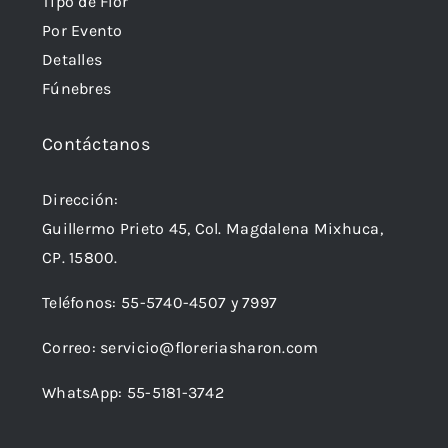
Tipo de Flor
Por Evento
Detalles
Fúnebres
Contáctanos
Dirección:
Guillermo Prieto 45, Col. Magdalena Mixhuca,
CP. 15800.
Teléfonos:
55-5740-4507
y
7997
Correo:
servicio@floreriasharon.com
WhatsApp:
55-5181-3742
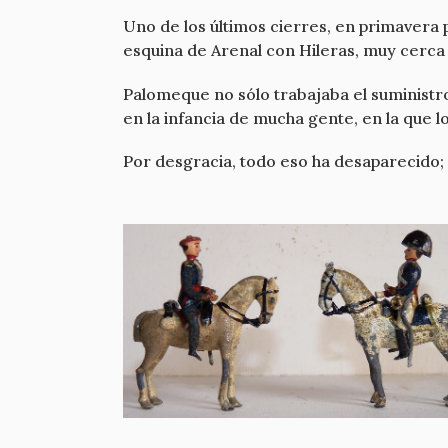
Uno de los últimos cierres, en primavera p
esquina de Arenal con Hileras, muy cerca
Palomeque no sólo trabajaba el suministro
en la infancia de mucha gente, en la que
Por desgracia, todo eso ha desaparecido; 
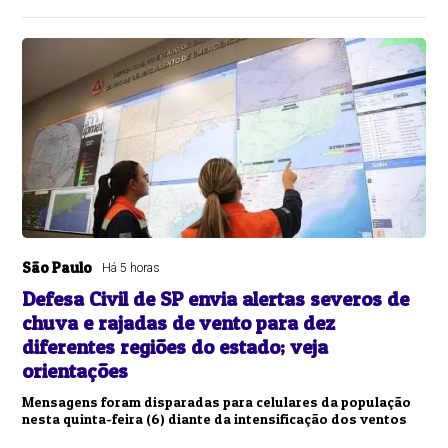
São Paulo
Há 5 horas
Defesa Civil de SP envia alertas severos de
chuva e rajadas de vento para dez
diferentes regiões do estado; veja
orientações
Mensagens foram disparadas para celulares da população
nesta quinta-feira (6) diante da intensificação dos ventos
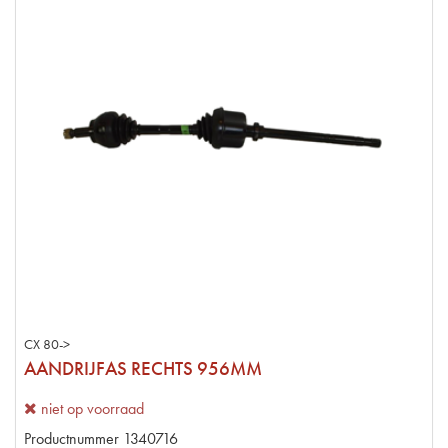
CX 80->
AANDRIJFAS RECHTS 956MM
niet op voorraad
Productnummer
1340716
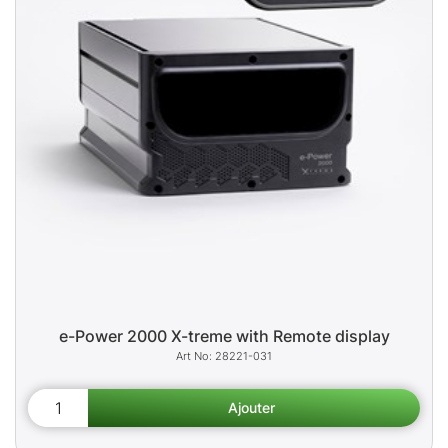
e-Power 2000 X-treme with Remote display
28221-031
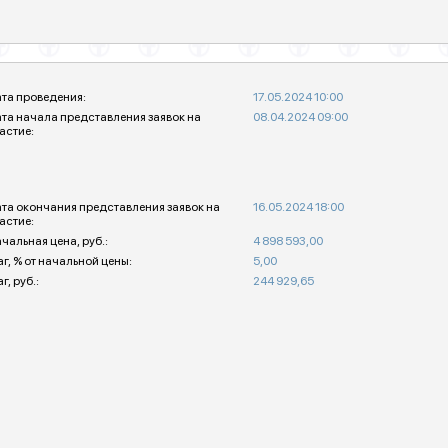
та проведения:
17.05.2024 10:00
та начала представления заявок на
08.04.2024 09:00
астие:
та окончания представления заявок на
16.05.2024 18:00
астие:
чальная цена, руб.:
4 898 593,00
г, % от начальной цены:
5,00
г, руб.:
244 929,65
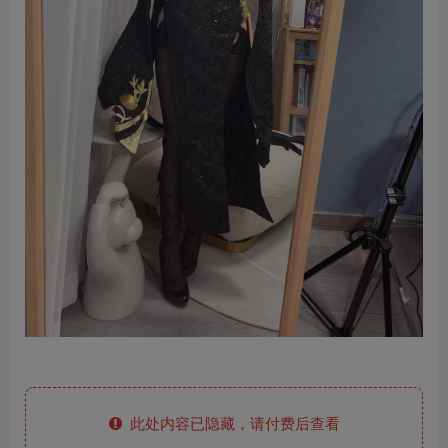
此处内容已隐藏，请付费后查看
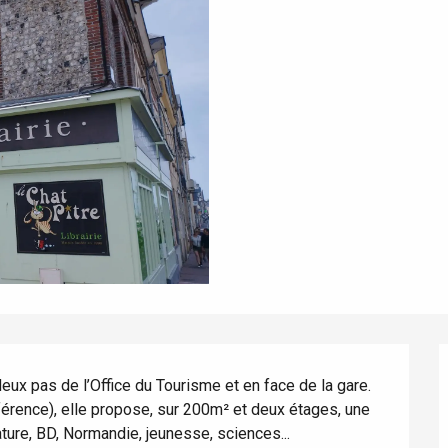
 deux pas de l’Office du Tourisme et en face de la gare. 
férence), elle propose, sur 200m² et deux étages, une 
ature, BD, Normandie, jeunesse, sciences...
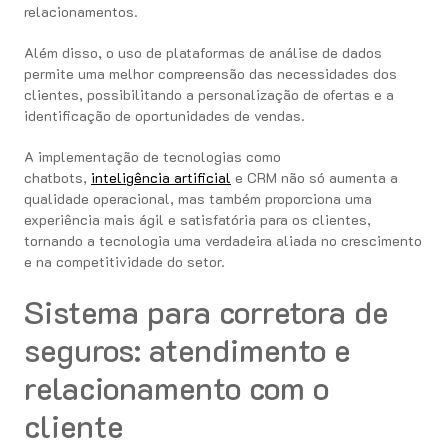
relacionamentos.
Além disso, o uso de plataformas de análise de dados
permite uma melhor compreensão das necessidades dos
clientes, possibilitando a personalização de ofertas e a
identificação de oportunidades de vendas.
A implementação de tecnologias como
chatbots,
inteligência artificial
e CRM não só aumenta a
qualidade operacional, mas também proporciona uma
experiência mais ágil e satisfatória para os clientes,
tornando a tecnologia uma verdadeira aliada no crescimento
e na competitividade do setor.
Sistema para corretora de
seguros: atendimento e
relacionamento com o
cliente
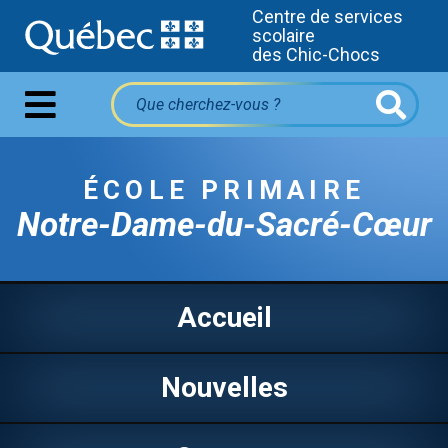
Centre de services
scolaire
des Chic-Chocs
ÉCOLE PRIMAIRE
Notre-Dame-du-Sacré-Cœur
Accueil
Nouvelles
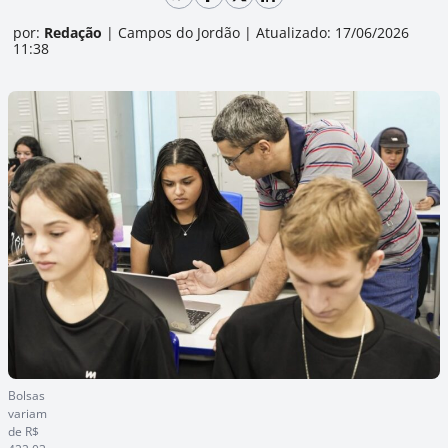
por:
Redação
|
Campos do Jordão
|
Atualizado: 17/06/2026
11:38
Bolsas
variam
de R$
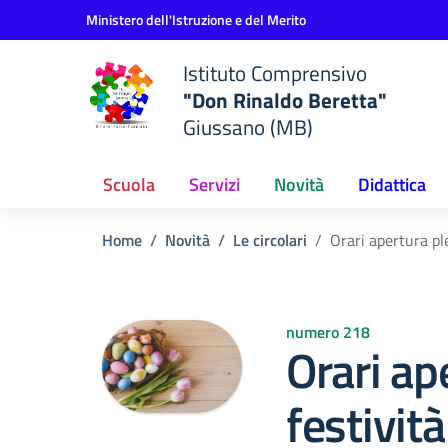
Vai ai contenuti
Vai al menu di navigazione
Vai al footer
Ministero dell'Istruzione e del Merito
Istituto Comprensivo
"Don Rinaldo Beretta"
Giussano (MB)
Scuola
Servizi
Novità
Didattica
Home
Novità
Le circolari
Orari apertura ple
numero 218
Orari ap
festivit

########

Task details
Each entry should be copied exactly as written, though any pictures stay out.

Exercise answer
Tipo de Flor
Por Evento
Detalles
Fúnebres
Contáctanos
Dirección:
Guillermo Prieto 45, Col. Magdalena Mixhuca,
CP. 15800.
Teléfonos:
55-5740-4507
y
7997
Correo:
servicio@floreriasharon.com
WhatsApp:
55-5181-3742
Uno de los últimos cierres, en primavera p
esquina de Arenal con Hileras, muy cerca
Palomeque no sólo trabajaba el suministro
en la infancia de mucha gente, en la que
Por desgracia, todo eso ha desaparecido; 
São Paulo
Há 5 horas
Defesa Civil de SP envia alertas severos de
chuva e rajadas de vento para dez
diferentes regiões do estado; veja
orientações
Mensagens foram disparadas para celulares da população
nesta quinta-feira (6) diante da intensificação dos ventos
CX 80->
AANDRIJFAS RECHTS 956MM
niet op voorraad
Productnummer
1340716
e-Power 2000 X-treme with Remote display
28221-031
та проведения:
17.05.2024 10:00
та начала представления заявок на
08.04.2024 09:00
астие:
та окончания представления заявок на
16.05.2024 18:00
астие:
чальная цена, руб.:
4 898 593,00
г, % от начальной цены:
5,00
г, руб.:
244 929,65
此处内容已隐藏，请付费后查看
 deux pas de l’Office du Tourisme et en face de la gare. 
férence), elle propose, sur 200m² et deux étages, une 
ature, BD, Normandie, jeunesse, sciences...
relacionamentos.
Além disso, o uso de plataformas de análise de dados
permite uma melhor compreensão das necessidades dos
clientes, possibilitando a personalização de ofertas e a
identificação de oportunidades de vendas.
A implementação de tecnologias como
chatbots,
inteligência artificial
e CRM não só aumenta a
qualidade operacional, mas também proporciona uma
experiência mais ágil e satisfatória para os clientes,
tornando a tecnologia uma verdadeira aliada no crescimento
e na competitividade do setor.
Sistema para corretora de
seguros: atendimento e
relacionamento com o
cliente
Centre de services
scolaire
des Chic-Chocs
ÉCOLE PRIMAIRE
Notre-Dame-du-Sacré-Cœur
Accueil
Nouvelles
por:
Redação
|
Campos do Jordão
|
Atualizado: 17/06/2026
11:38
Bolsas
variam
de R$
Vai ai contenuti
Vai al menu di navigazione
Vai al footer
Ministero dell'Istruzione e del Merito
Istituto Comprensivo
"Don Rinaldo Beretta"
Giussano (MB)
Scuola
Servizi
Novità
Didattica
Home
Novità
Le circolari
Orari apertura ple
numero 218
Orari ap
festivit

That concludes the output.